▶ **Exercise brief**:
Omit all pictures and transcribe only the lines in the entries below that run from the line with "通事故の抑制はもとより、市民の皆様が安全で安心して暮らせ" through the line with "vogliono scippare 2 miliardi".

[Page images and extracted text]
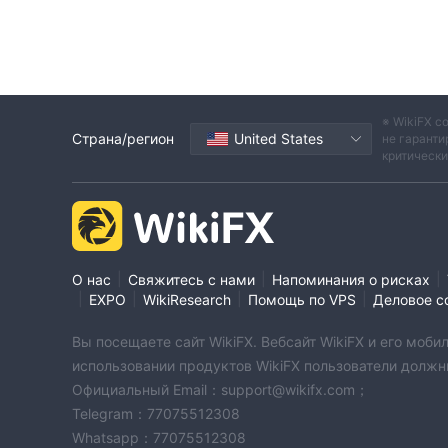
※ WikiFX с
Страна/регион
United States
не гаранти
критическ
|
|
|
О нас
Свяжитесь с нами
Напоминания о рисках
|
|
|
|
EXPO
WikiResearch
Помощь по VPS
Деловое с
Вы посещаете сайт WikiFX. Вебсайт WikiFX и его мо
использовании продуктов WikiFX пользователи должн
Официальный Email：support@wikifx.com；
Telegram：77075512308
Whatsapp：77075512308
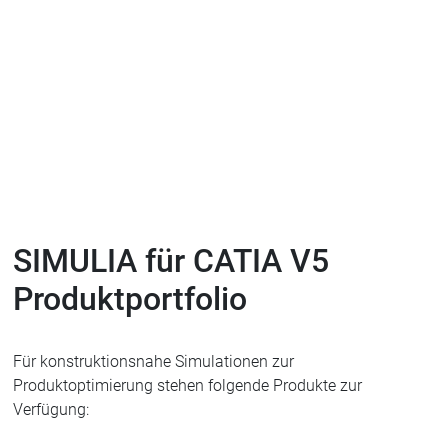
SIMULIA für CATIA V5
Produktportfolio
Für konstruktionsnahe Simulationen zur
Produktoptimierung stehen folgende Produkte zur
Verfügung:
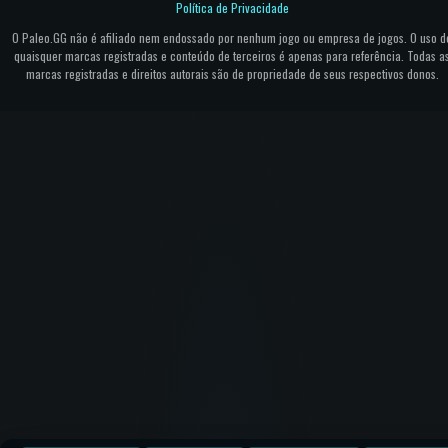
Política de Privacidade
O Paleo.GG não é afiliado nem endossado por nenhum jogo ou empresa de jogos. O uso d
quaisquer marcas registradas e conteúdo de terceiros é apenas para referência. Todas a
marcas registradas e direitos autorais são de propriedade de seus respectivos donos.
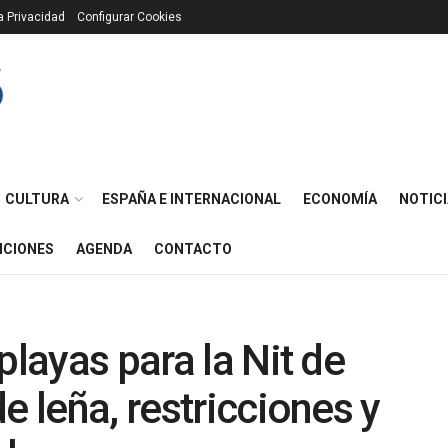
ca Privacidad
Configurar Cookies
CULTURA
ESPAÑA E INTERNACIONAL
ECONOMÍA
NOTICI
ICIONES
AGENDA
CONTACTO
playas para la Nit de
e leña, restricciones y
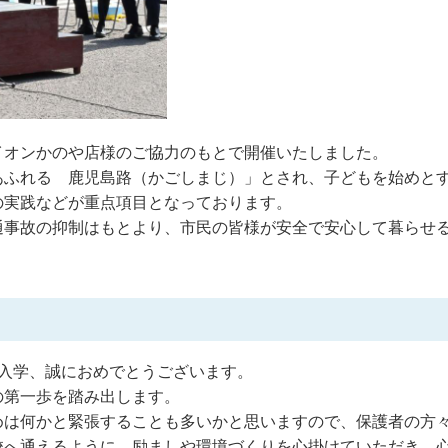
イオンかのや店様のご協力のもとで開催いたしました。
あふれる 鹿児島路（かごしまじ）」とされ、子どもを始めと
の実践などが重点項目となっております。
通事故の抑制はもとより、市民の皆様が安全で安心して暮らせ
入学、誠におめでとうございます。
の第一歩を踏み出します。
めは何かと緊張することも多いかと思いますので、保護者の方
校へ通えるように、励ましや環境づくりを心掛けていただき、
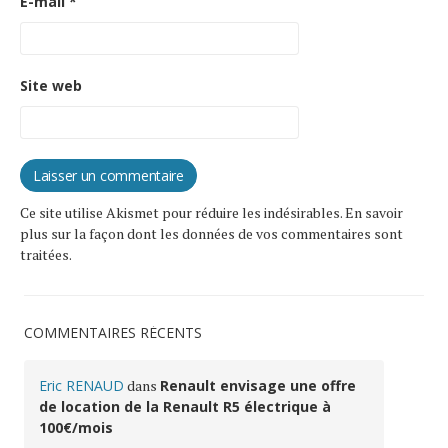
E-mail
*
Site web
Ce site utilise Akismet pour réduire les indésirables.
En savoir
plus sur la façon dont les données de vos commentaires sont
traitées
.
COMMENTAIRES RÉCENTS
Eric RENAUD
dans
Renault envisage une offre
de location de la Renault R5 électrique à
100€/mois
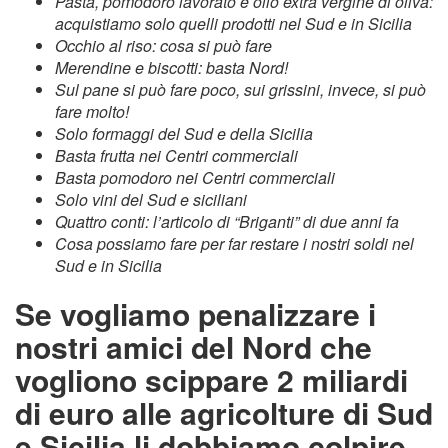
Pasta, pomodoro lavorato e olio extra vergine di oliva:
acquistiamo solo quelli prodotti nel Sud e in Sicilia
Occhio al riso: cosa si può fare
Merendine e biscotti: basta Nord!
Sul pane si può fare poco, sui grissini, invece, si può
fare molto!
Solo formaggi del Sud e della Sicilia
Basta frutta nei Centri commerciali
Basta pomodoro nei Centri commerciali
Solo vini del Sud e siciliani
Quattro conti: l’articolo di “Briganti” di due anni fa
Cosa possiamo fare per far restare i nostri soldi nel
Sud e in Sicilia
Se vogliamo penalizzare i
nostri amici del Nord che
vogliono scippare 2 miliardi
di euro alle agricolture di Sud
e Sicilia li dobbiamo colpire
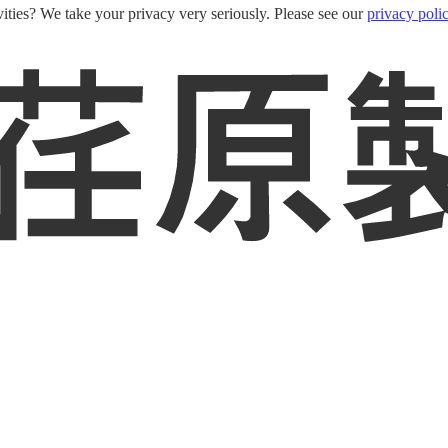
ities? We take your privacy very seriously. Please see our
privacy poli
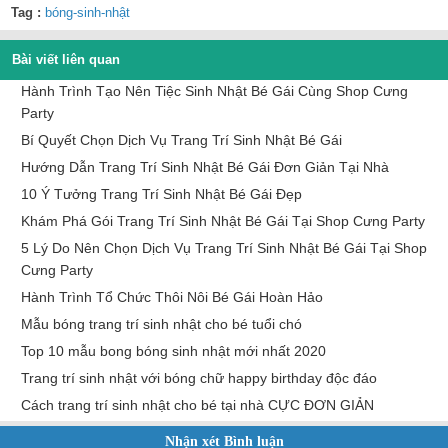
Tag :
bóng-sinh-nhật
Bài viết liên quan
Hành Trình Tạo Nên Tiệc Sinh Nhật Bé Gái Cùng Shop Cưng
Party
Bí Quyết Chọn Dịch Vụ Trang Trí Sinh Nhật Bé Gái
Hướng Dẫn Trang Trí Sinh Nhật Bé Gái Đơn Giản Tại Nhà
10 Ý Tưởng Trang Trí Sinh Nhật Bé Gái Đẹp
Khám Phá Gói Trang Trí Sinh Nhật Bé Gái Tại Shop Cưng Party
5 Lý Do Nên Chọn Dịch Vụ Trang Trí Sinh Nhật Bé Gái Tại Shop
Cưng Party
Hành Trình Tổ Chức Thôi Nôi Bé Gái Hoàn Hảo
Mẫu bóng trang trí sinh nhật cho bé tuổi chó
Top 10 mẫu bong bóng sinh nhật mới nhất 2020
Trang trí sinh nhật với bóng chữ happy birthday độc đáo
Cách trang trí sinh nhật cho bé tại nhà CỰC ĐƠN GIẢN
Nhận xét Bình luận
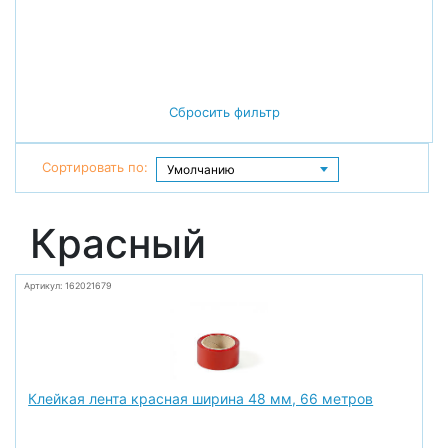
Сбросить фильтр
Сортировать по:
Красный
Артикул: 162021679
Клейкая лента красная ширина 48 мм, 66 метров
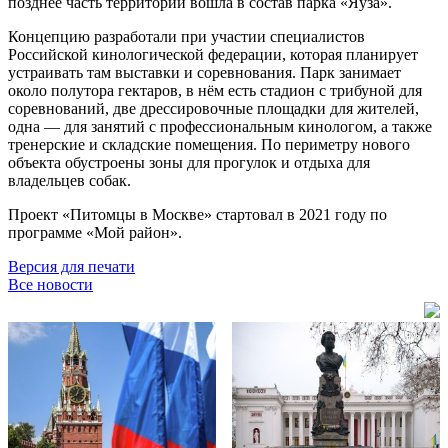
позднее часть территории вошла в состав парка «Яуза».
Концепцию разработали при участии специалистов
Российской кинологической федерации, которая планирует
устраивать там выставки и соревнования. Парк занимает
около полутора гектаров, в нём есть стадион с трибуной для
соревнований, две дрессировочные площадки для жителей,
одна — для занятий с профессиональным кинологом, а также
тренерские и складские помещения. По периметру нового
объекта обустроены зоны для прогулок и отдыха для
владельцев собак.
Проект «Питомцы в Москве» стартовал в 2021 году по
программе «Мой район».
Версия для печати
Все новости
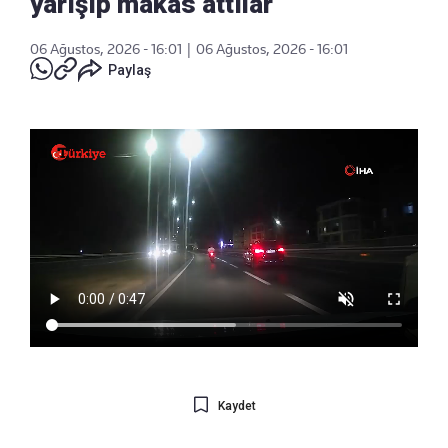
yarışıp makas attılar
06 Ağustos, 2026 - 16:01
|
06 Ağustos, 2026 - 16:01
Paylaş
Kaydet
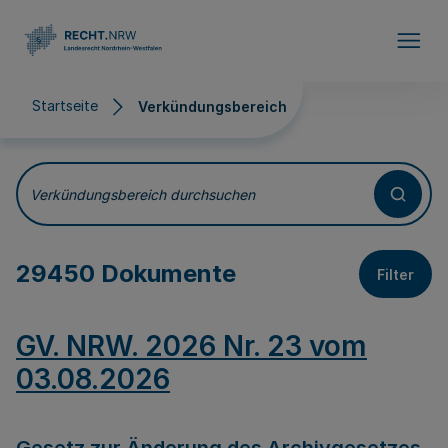
Direkt zum Inhalt
Startseite
Verkündungsbereich
Verkündungsbereich
Verkündungsbereich durchsuchen
29450 Dokumente
Filter
GV. NRW. 2026 Nr. 23 vom
03.08.2026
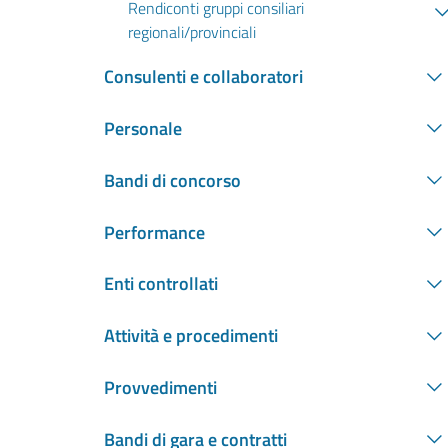
Rendiconti gruppi consiliari
regionali/provinciali
Consulenti e collaboratori
Personale
Bandi di concorso
Performance
Enti controllati
Attività e procedimenti
Provvedimenti
Bandi di gara e contratti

▶ **Task output**:
通事故の抑制はもとより、市民の皆様が安全で安心して暮らせ
入学、誠におめでとうございます。
の第一歩を踏み出します。
めは何かと緊張することも多いかと思いますので、保護者の方
校へ通えるように、励ましや環境づくりを心掛けていただき、
E-mail
*
Site web
Ce site utilise Akismet pour réduire les indésirables.
En savoir
plus sur la façon dont les données de vos commentaires sont
traitées
.
COMMENTAIRES RÉCENTS
Eric RENAUD
dans
Renault envisage une offre
de location de la Renault R5 électrique à
100€/mois
Pasta, pomodoro lavorato e olio extra vergine di oliva:
acquistiamo solo quelli prodotti nel Sud e in Sicilia
Occhio al riso: cosa si può fare
Merendine e biscotti: basta Nord!
Sul pane si può fare poco, sui grissini, invece, si può
fare molto!
Solo formaggi del Sud e della Sicilia
Basta frutta nei Centri commerciali
Basta pomodoro nei Centri commerciali
Solo vini del Sud e siciliani
Quattro conti: l’articolo di “Briganti” di due anni fa
Cosa possiamo fare per far restare i nostri soldi nel
Sud e in Sicilia
Se vogliamo penalizzare i
nostri amici del Nord che
vogliono scippare 2 miliardi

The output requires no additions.